News

A new dataset of satellite images for deep learning-based…

Methodology: The usage of coastline data published in scientific projects is explored for the generation of a dataset of labelled satellite images for sea-land segmentation/coastline detection tasks. Sentinel-2 Level-1C images are considered for the dataset. The Sentinel-2 mission provides high-resolution satellite images with 13 spectral bands [2]. Four bands have spatial resolution of 10 m, six bands have resolution of 20 m, and three bands have resolution of 60 m. All continental land and coastal waters up to 20 km from the shore are covered by the mission, with a revisit time of 5 days.

The coastline data used for labelling satellite images is taken from the NOAA Continually Updated Shoreline Product (CUSP) project [3]. This dataset contains the coastline of the USA and is continually updated. The coastline is split in short segments annotated with additional information such as the date and type (e.g., satellite or aerial) of data used for the coastline extraction and the type of coast. Given the availability of these additional information and the high resolution of coastlines, this dataset has been chosen for our work.

CUSP data must be filtered to obtain valid samples for the task at hand. Coastline of Alaska are excluded, since it contains regions covered by ice (we focus on exposed land). Only observations made later than December 2016 are considered, (Sentinel-2 Level-1C products availability). Only the following types of coasts are considered (CUSP nomenclature):

“Man-made.Rip Rap” +  “Natural.Great Lake Or Lake Or Pond” + “Natural.Mean High Water”

Excluded types of coasts were e.g., rivers and jetties, that would have led to images containing most of the Sentinel-2 pixels of a single class.

The Sentinel-2 tiles containing the selected coastline segments has been identified by querying the PEPS CNES platform.
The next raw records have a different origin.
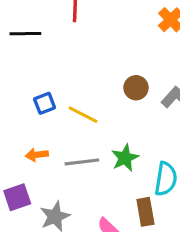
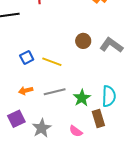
green star: (125, 158) -> (82, 98), moved

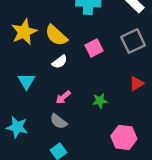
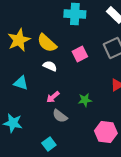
white semicircle: (60, 62) -> (50, 66), turned -120
cyan triangle: (26, 81) -> (21, 83), turned -42
gray semicircle: (59, 121) -> (60, 116), moved

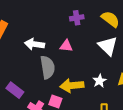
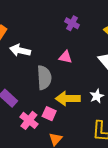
purple cross: (77, 18) -> (72, 23), moved, turned 32
white arrow: (35, 44) -> (20, 50), moved

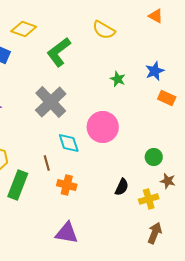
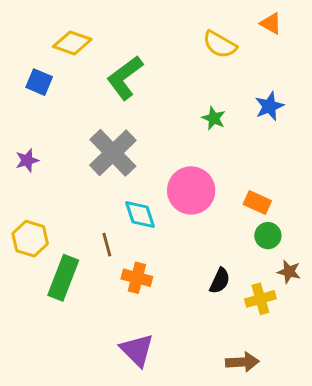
yellow semicircle: (104, 30) -> (220, 44), moved
orange rectangle: (167, 98) -> (257, 202), moved
purple triangle: (67, 233) -> (137, 350), turned 35
brown arrow: (155, 233) -> (242, 362), moved, turned 65

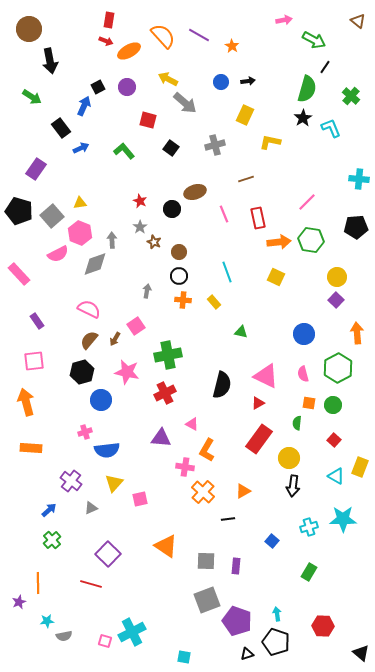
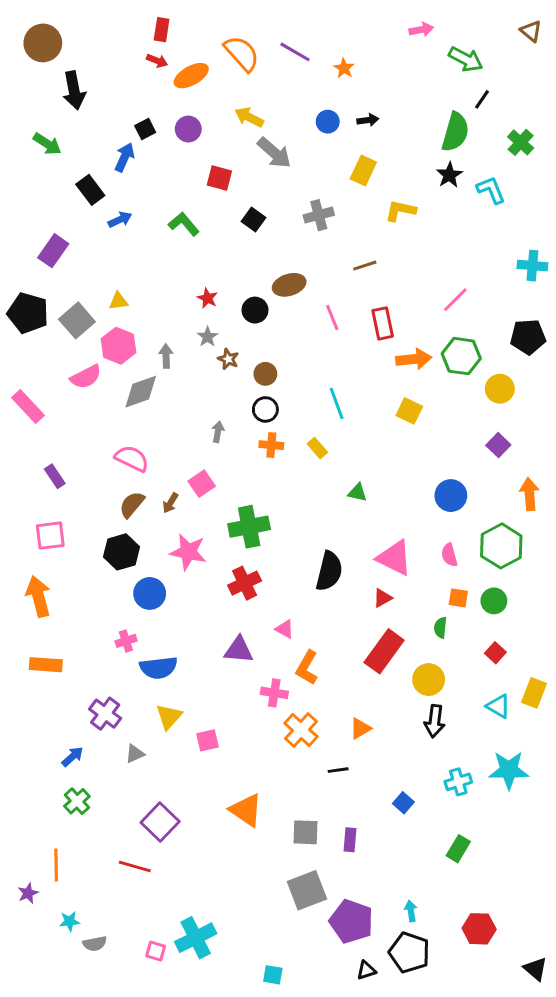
yellow circle: (337, 277) -> (500, 389), moved

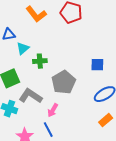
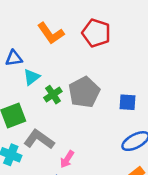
green cross: (40, 61) -> (53, 95), turned -32
gray pentagon: (64, 82) -> (84, 92), moved

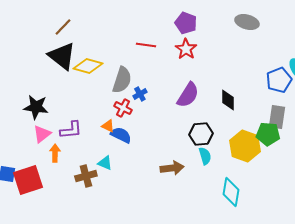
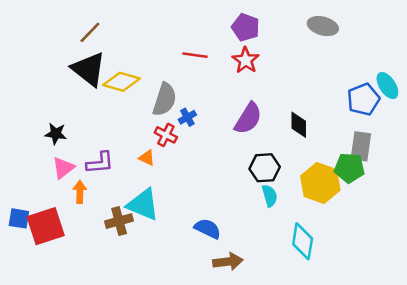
black star: (36, 107) -> (56, 134), size x0.7
blue semicircle: (121, 135) -> (208, 229), moved
cyan triangle: (105, 163) -> (143, 205), size x1.8
brown arrow: (172, 168) -> (228, 262), moved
Only results of the query characterized by a cloud cover lesser than 3% are considered, and, among them, that with the nearest date to the observation date of the segment are chosen. The maximum allowed temporal distance between the segment date and the Sentinel tile date was set to 30 days. At the end of the procedure, 155 Sentinel tiles were selected.

The coastline segments are projected to the ortho-images plane, and 64×64 squared tiles are extracted following the coastline. The position of the extracted tiles is chosen so that the coastline intersects each tile in two points, and 50% of overlap between consecutive tiles was used to maximize the quantity of unique pixels in the dataset (see Fig. 1). Each extracted tile is further processed to create the relative binary segmented label. CUSP provides only the coastline and gives no information which of the two regions defined by the coastline is sea or land. The water bodies detection based on the band 2/band 11 ratio is used for this purpose. Besides, tiles with at least 90% of pixels detected as water on one side, and at least 90% of pixels as non-water on the other side are labelled; the other are discarded. This method implies a verification of CUSP data (Fig. 2).

Conclusions: The presented method proved to be effectively usable for generating datasets of labelled satellite images. Its clear advantage is that it allows reusing high-quality coastline data created by experts, to label satellite images of different types (multispectral images, SAR images) and acquired from different sources. The effectiveness of the method has been successfully demonstrated using NOAA CUSP coastline data and Sentinel-2 multispectral images, but the procedure can be replicated using other coastline data and satellite images.

References:

[1] M. Scarpetta, M. Spadavecchia, V. I. D’Alessandro, L. D. Palma and N. Giaquinto, “A new dataset of satellite images for deep learning-based coastline measurement,” 2022 IEEE International Conference on Metrology for Extended Reality, Artificial Intelligence and Neural Engineering (MetroXRAINE), 2022, pp. 635-640, doi: 10.1109/MetroXRAINE54828.2022.9967574.

[2] https://sentinel.esa.int/web/sentinel/missions/sentinel-2

[3] https://shoreline.noaa.gov/data/datasheets/cusp.html

Fig. 1 - Extraction of tiles following the coastline. The true color image included in Sentinel-2 Level-1C products is depicted in the figure for clarity.
Fig. 2 - Examples of labelling. A) Correctly labelled tile. B) Discarded tile. A river or canal not included in the NOAA CUSP coastline is correctly identified by the water bodies detection.